MUMBAI: With the high inflation still straining urban wallets, fast-moving consumer goods (FMCG) companies see faster sales volume growth continuing in the rural areas versus the urban regions in the December quarter.
Q3FY25 will be the fourth straight quarter of rural volume growth outpacing urban volume growth, NielsenIQ data sourced from the industry suggest, with the trend expected to persist in the next two quarters at least, industry executives said.
Data suggest that the overall FMCG value growth during the October-November 2024 period is around 5%, volume growth is around 3%, and price growth is around 2%. December 2024 numbers are not out yet. Value growth is volume and price growth combined.
Executives citing NielsenIQ data say that urban volume growth for October-November is about 2%, while rural volume growth is about 5%, as sentiment continues to remain strong in the hinterland.
“During Q3, rural consumption for FMCG was resilient and continued to grow faster than urban. While general trade was still under pressure, modern trade, e-commerce and quick commerce continued to post strong growth,” Dabur India said in its recent Q3 update.
Marico, Godrej Consumer (GCPL) and Adani Wilmar in their quarterly updates for the October-December 2024 period noted that rural demand trends were better than urban, driven by a better monsoon and harvests. Companies are also expanding distribution in rural areas to take advantage of the momentum in the hinterland.
FMCG companies derive a third of their overall sales from rural areas. Two-third, though, continues to come from urban areas.
“Rural markets continued to drive faster growth for our foods business, fuelled by expanded coverage of rural towns and trial generation through combo offers. We also introduced smaller pack sizes for edible oils under the ‘King’s’ brand and adjusted pack sizes dynamically to keep the consumer price point within a narrow range, notably, in rural areas,” Adani Wilmar said.
Market researcher Kantar said in its recent FMCG market update that food inflation remained unrelenting, which was expected to push pressure on urban volume growth over the coming months.
“We might see value growth rapidly drawing away from volume growth for some more time. As a result, it is hard to see urban growing rapidly than the current levels,” Kantar said.

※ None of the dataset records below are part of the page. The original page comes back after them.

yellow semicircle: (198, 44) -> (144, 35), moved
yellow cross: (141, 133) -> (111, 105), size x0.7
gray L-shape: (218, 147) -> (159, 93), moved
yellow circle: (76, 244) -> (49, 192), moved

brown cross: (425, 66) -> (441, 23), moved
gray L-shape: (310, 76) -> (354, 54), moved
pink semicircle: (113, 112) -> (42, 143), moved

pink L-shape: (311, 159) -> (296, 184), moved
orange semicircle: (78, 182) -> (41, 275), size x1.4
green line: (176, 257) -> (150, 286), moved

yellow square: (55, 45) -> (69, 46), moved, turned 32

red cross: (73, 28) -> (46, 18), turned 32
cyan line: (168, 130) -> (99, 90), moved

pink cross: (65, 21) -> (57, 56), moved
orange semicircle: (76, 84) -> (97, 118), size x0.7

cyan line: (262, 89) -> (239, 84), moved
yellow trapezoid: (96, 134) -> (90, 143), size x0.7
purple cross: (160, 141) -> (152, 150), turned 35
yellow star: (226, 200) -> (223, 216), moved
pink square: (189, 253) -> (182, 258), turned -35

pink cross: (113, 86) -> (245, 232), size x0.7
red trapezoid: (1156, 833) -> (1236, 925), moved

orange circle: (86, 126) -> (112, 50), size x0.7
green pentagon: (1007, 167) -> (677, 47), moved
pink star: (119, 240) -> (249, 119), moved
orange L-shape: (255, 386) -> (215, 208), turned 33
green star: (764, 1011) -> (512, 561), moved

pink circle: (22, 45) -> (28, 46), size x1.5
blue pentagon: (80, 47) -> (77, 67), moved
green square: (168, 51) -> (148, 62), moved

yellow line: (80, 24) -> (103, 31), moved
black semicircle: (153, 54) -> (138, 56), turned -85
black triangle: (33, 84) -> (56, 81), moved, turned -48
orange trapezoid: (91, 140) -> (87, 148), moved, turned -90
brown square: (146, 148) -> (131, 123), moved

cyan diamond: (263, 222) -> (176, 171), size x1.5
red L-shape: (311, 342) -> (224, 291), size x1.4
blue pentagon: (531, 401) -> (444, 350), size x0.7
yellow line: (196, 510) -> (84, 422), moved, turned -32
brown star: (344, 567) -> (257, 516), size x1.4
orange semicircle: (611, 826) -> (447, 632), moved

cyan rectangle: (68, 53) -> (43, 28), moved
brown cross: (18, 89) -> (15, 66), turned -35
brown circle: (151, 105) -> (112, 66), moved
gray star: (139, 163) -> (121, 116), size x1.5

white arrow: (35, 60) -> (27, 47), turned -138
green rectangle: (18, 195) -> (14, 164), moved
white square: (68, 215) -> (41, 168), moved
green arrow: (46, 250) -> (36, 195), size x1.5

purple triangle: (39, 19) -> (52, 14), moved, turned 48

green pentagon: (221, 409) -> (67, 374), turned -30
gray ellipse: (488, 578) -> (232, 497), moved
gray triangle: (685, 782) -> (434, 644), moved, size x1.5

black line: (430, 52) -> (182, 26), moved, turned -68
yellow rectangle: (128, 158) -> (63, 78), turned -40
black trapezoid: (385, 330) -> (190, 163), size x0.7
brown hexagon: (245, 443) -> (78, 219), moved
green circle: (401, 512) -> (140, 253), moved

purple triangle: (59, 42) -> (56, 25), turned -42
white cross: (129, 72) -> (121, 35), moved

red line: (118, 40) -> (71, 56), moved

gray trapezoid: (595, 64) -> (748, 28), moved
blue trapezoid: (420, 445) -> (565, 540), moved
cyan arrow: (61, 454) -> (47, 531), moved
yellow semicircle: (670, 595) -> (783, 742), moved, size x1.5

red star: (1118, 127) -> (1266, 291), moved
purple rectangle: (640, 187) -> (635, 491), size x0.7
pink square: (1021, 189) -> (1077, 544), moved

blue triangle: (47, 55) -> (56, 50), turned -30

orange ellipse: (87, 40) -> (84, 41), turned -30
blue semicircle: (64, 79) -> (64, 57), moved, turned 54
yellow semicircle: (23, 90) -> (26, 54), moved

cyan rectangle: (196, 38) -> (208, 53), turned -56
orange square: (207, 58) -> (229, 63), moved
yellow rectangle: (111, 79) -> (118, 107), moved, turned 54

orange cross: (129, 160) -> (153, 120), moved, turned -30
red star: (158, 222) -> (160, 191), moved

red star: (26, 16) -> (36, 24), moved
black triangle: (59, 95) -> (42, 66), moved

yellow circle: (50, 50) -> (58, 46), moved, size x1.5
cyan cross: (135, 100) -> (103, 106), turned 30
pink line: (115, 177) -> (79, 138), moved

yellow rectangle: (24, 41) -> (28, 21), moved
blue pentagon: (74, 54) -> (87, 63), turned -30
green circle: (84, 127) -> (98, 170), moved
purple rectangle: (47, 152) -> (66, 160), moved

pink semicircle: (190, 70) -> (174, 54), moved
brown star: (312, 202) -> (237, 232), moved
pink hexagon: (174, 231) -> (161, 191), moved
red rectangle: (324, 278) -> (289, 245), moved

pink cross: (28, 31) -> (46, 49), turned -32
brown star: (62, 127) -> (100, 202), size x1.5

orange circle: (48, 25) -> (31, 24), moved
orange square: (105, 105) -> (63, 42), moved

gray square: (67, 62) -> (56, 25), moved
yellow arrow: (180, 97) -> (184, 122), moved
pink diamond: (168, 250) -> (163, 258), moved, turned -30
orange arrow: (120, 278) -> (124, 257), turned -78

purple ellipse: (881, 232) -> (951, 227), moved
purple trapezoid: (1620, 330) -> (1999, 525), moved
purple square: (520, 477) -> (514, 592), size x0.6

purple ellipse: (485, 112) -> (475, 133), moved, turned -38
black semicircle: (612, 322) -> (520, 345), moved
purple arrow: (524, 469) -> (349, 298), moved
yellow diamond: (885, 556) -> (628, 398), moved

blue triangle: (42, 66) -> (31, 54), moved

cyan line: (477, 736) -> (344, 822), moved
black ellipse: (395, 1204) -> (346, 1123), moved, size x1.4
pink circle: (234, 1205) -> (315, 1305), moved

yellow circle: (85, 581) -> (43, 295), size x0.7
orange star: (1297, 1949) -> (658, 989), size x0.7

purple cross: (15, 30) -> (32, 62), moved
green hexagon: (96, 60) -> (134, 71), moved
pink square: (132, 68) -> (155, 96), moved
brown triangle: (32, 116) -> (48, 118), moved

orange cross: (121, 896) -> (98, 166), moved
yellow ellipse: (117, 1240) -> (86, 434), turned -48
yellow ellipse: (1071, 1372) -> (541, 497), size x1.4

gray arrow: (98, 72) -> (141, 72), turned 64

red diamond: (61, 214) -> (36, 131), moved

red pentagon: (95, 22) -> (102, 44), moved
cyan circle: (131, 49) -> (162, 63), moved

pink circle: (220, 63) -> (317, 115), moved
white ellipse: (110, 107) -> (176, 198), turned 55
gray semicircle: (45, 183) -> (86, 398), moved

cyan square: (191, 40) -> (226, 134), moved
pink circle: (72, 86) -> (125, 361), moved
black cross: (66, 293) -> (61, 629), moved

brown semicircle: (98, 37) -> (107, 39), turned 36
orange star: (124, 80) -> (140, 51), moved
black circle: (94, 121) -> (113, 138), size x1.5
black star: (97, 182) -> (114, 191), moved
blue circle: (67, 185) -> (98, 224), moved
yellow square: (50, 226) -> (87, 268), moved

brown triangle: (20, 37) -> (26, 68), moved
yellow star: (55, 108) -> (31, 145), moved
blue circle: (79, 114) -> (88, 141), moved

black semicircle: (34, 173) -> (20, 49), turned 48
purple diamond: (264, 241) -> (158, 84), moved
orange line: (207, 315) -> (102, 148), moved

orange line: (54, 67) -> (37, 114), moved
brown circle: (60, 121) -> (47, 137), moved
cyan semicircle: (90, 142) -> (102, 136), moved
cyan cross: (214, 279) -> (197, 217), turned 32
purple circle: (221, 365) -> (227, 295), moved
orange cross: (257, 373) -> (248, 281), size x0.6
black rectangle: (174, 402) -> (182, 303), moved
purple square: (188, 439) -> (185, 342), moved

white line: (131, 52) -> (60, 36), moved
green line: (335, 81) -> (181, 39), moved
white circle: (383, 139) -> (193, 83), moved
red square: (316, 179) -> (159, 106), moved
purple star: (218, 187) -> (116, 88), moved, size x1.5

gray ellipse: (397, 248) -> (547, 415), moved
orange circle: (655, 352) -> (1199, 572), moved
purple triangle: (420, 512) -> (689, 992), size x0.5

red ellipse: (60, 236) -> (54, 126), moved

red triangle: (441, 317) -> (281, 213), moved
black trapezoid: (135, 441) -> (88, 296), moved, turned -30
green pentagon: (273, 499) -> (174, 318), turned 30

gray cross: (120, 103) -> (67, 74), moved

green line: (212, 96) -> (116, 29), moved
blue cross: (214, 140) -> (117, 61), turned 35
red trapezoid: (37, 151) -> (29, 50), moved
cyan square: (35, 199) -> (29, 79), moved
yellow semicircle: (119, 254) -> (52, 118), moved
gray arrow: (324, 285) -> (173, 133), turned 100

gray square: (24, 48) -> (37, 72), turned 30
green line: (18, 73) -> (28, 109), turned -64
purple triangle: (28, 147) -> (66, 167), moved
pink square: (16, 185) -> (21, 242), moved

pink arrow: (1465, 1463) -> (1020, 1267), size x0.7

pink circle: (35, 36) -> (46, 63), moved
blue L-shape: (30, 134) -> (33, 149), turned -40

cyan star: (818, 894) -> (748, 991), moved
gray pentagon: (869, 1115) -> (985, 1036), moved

In its update for the October-December 2024 period, Marico said the rising trend in input costs was expected to result in a higher-than-anticipated gross margin contraction on a year-on-year basis.
“We also sustained investments in brand building in line with our strategic intent to continually strengthen the long-term equity of our franchises and accelerate diversification. Consequently, we expect modest operating profit growth on a year-on-year basis,” the firm said.
GCPL said that it has taken price increases, reduced grammage of key packs, and reduced trade schemes to offset inflationary pressures in commodities such as palm oil.
“Such pricing actions typically have minimal impact on category consumption but do result in reduced inventory across wholesale and household pantry. Historical patterns indicate a normalisation in volume growth following price stabilization, which we anticipate occurring in the next few months,” GCPL said.